Banyak yang harus ditata kembali terutama dalam kegiatan belajar mengajarnya. Pembiasaan belajar yang terjadi disaat situasi newnormal menjadikan semua pemangku pendidikan berubah seketika, termasuk dalam Kebiasaan tatap muka dengan menggunakan aplikasi Zoom yang sudah wajib diterapkan disetiap sekolah sehingga penggunaan IT tidak bisa dihindarkan lagi.
Belajar merupakan suatu proses perubahan tingkah laku dan pengembangan pengetahuan/ kognitif peserta didik. Bila setelah selesai suatu usaha belajar tetapi tidak terjadi perubahan tingkah laku dan pengembangan pengetahuan, maka tidak dapat dikatakan bahwa pada diri individu tersebut telah terjadi proses belajar.
Belajar pada hakikatnya adalah suatu proses perubahan tingkah laku manusia menuju arah yang lebih baik sebagai hasil dari interaksi dengan lingkungan, pengalaman dan latihan. Perubahan yang berdasarkan pengalaman berkenaan dengan segala bentuk pengalaman yang pernah dialami. Hal ini bisa disebabkan karena membaca, melihat, mendengar, merencanakan, melaksanakan penilaian, mencoba menganalisis, atau memecahkan semua yang pernah dialami dan yang dihadapinya, selama proses belajar tersebut berlangsung.
Pada tahun 2022 ini , Mendikbud, Nadiem Anwar Makarim membuat kebijakan pelaksanaan Kurikulum Merdeka yang mengundang banyak perhatian dari berbagai kalangan untuk mengkaji kurikulum tersebut. Karena kebijakan Pelaksanaan Kurikulum Merdeka ini nantinya berhadapan langsung dengan kepentingan peserta didik dalam implementasinya.

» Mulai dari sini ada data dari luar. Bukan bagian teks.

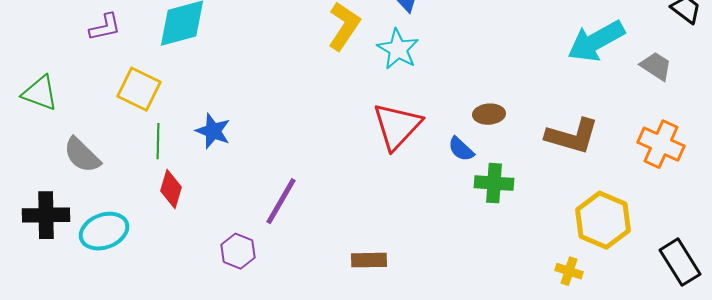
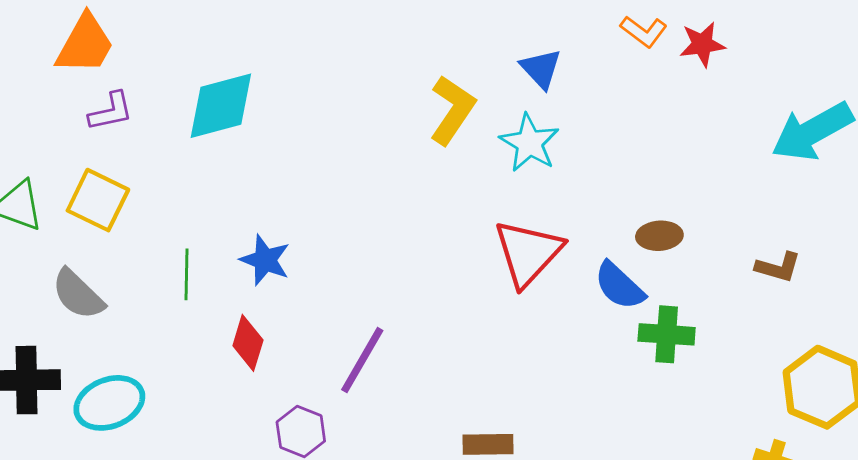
yellow square: (139, 89) -> (98, 200), moved
brown L-shape: (572, 136) -> (778, 267), size x0.6
blue semicircle: (461, 149) -> (619, 286), size x1.4
red diamond: (171, 189) -> (248, 343), moved

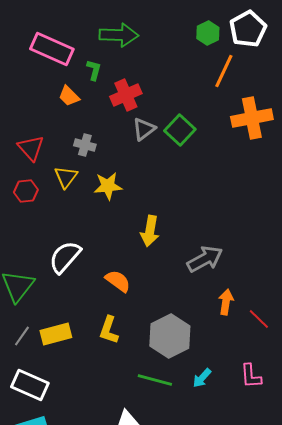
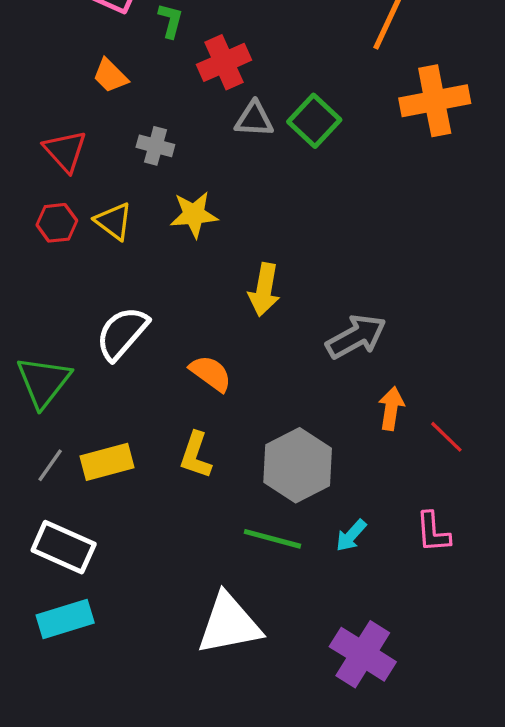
orange trapezoid: (69, 96) -> (110, 76), moved
gray triangle: (144, 129) -> (254, 119), turned 40
yellow triangle: (66, 177) -> (114, 221), moved, turned -30

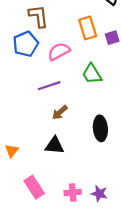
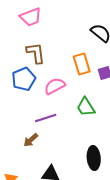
brown arrow: (60, 112) -> (31, 140), moved

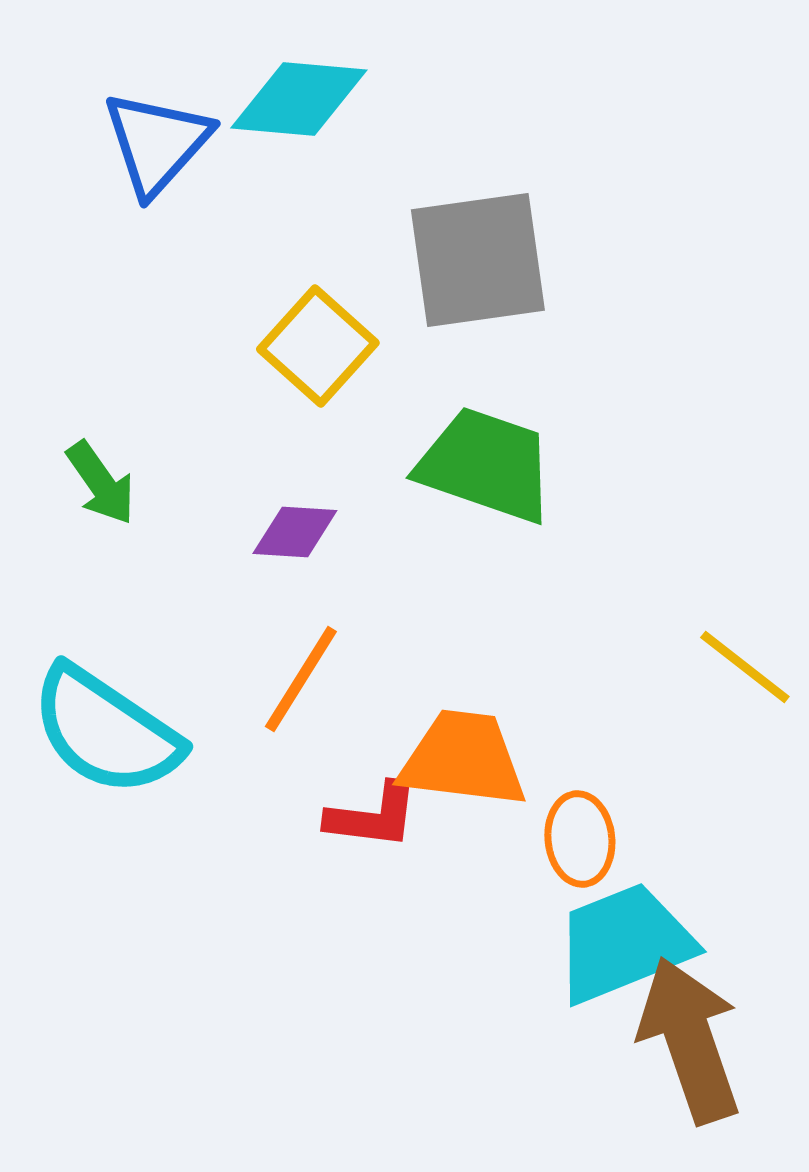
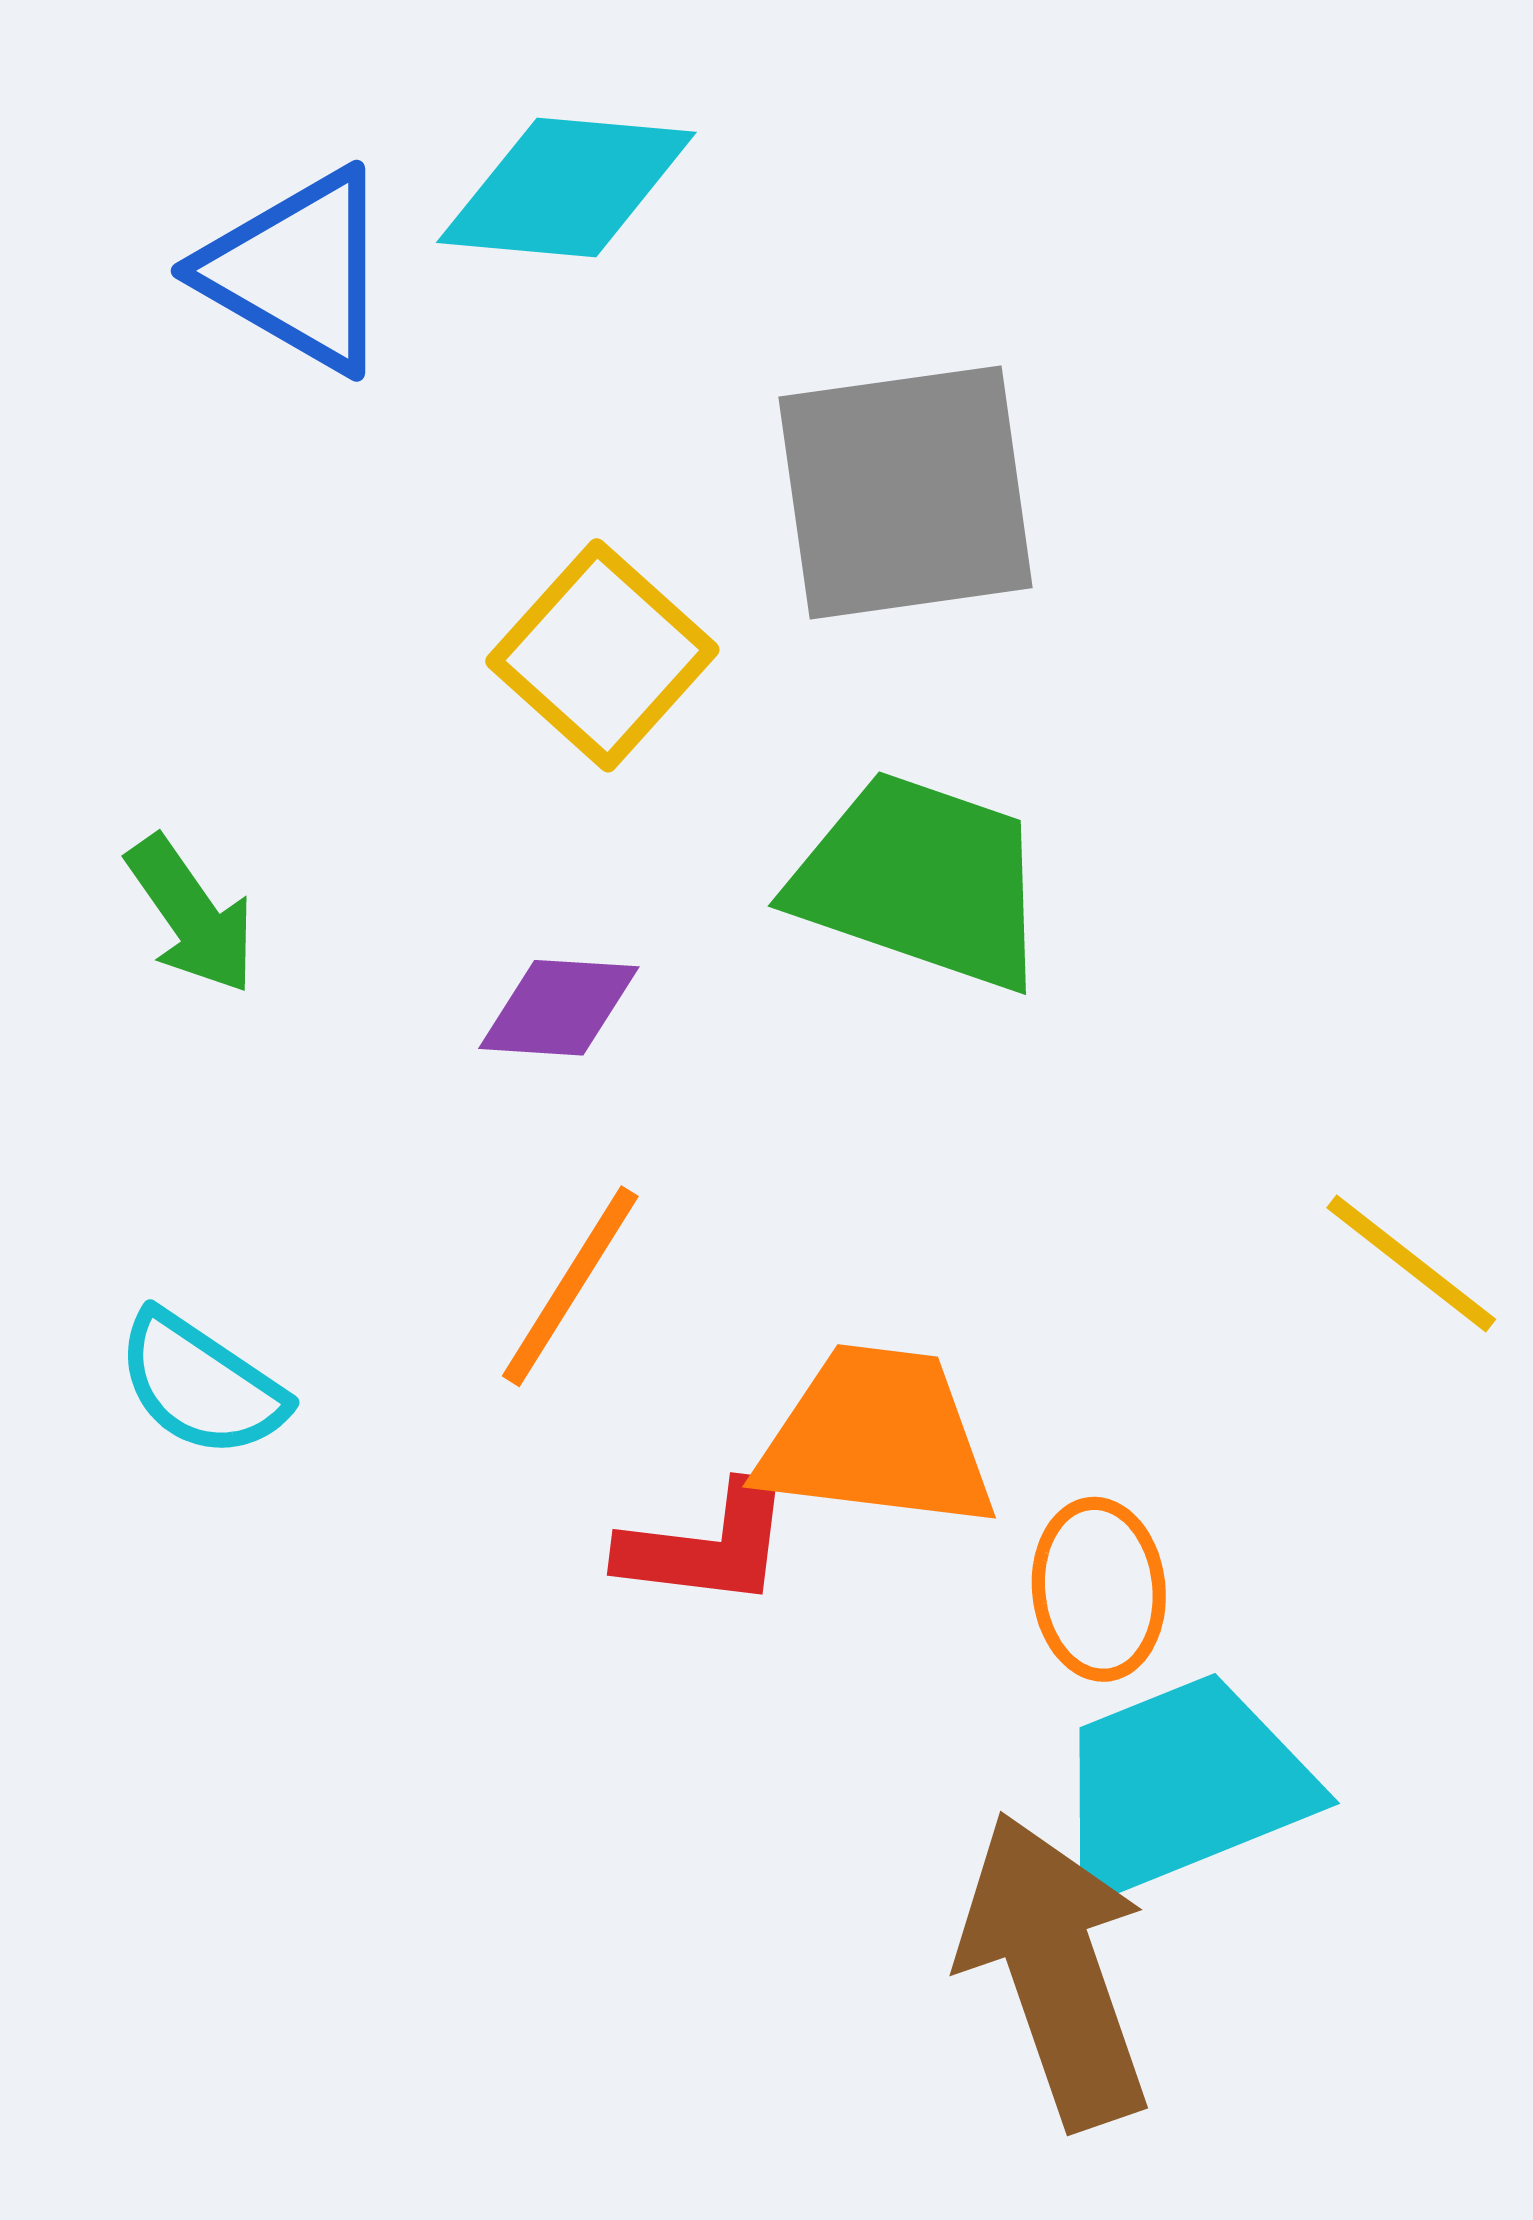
blue triangle: (157, 143) -> (297, 271), turned -42
cyan semicircle: (106, 731) -> (201, 1385), size x0.6
brown arrow: (690, 1040) -> (1055, 1970), moved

Secara teori maupun praktik belajar, Filsafat konstruktivisme merupakan salah satu filsafat pembelajaran yang populer. Konstruktivisme merupakan sebuah gerakan besar yang memiliki posisi filosofis dalam strategi dan pendekatan pembelajaran. Karena itu konstruktivisme sangat berpengaruh bagi dunia pendidikan.
Baca Juga : HARUSKAH KITA KELUAR DARI AFF
Pada dasarnya filsafat konstruktivisme memiliki prinsip bahwa semua pengetahuan dikonstruksikan, dibangun dan bukan dipersepsi secara langsung oleh indera baik penciuman, perabaan, pendengaran, maupun penglihatan.
Konstruktivisme berakar pada asumsi bahwa pengetahuan terbentuk di dalam otak manusia dan Semua pikiran tersebut berdasarkan pada diri sendiri sehingga bersifat subyektif.
Kontruktivisme berkembang dalam teori belajar kontruktivistik, yang mana teori belajar tersebut memiliki konsep bahwasanya peserta didik adalah aktif dan mencari untuk membuat pengertian tentang apa yang ia pahami. Sehingga guru hanya membantu peserta didik untuk membentuk pengetahuannya sendiri dan dituntut lebih memahami cara pandang peserta didik dalam belajar.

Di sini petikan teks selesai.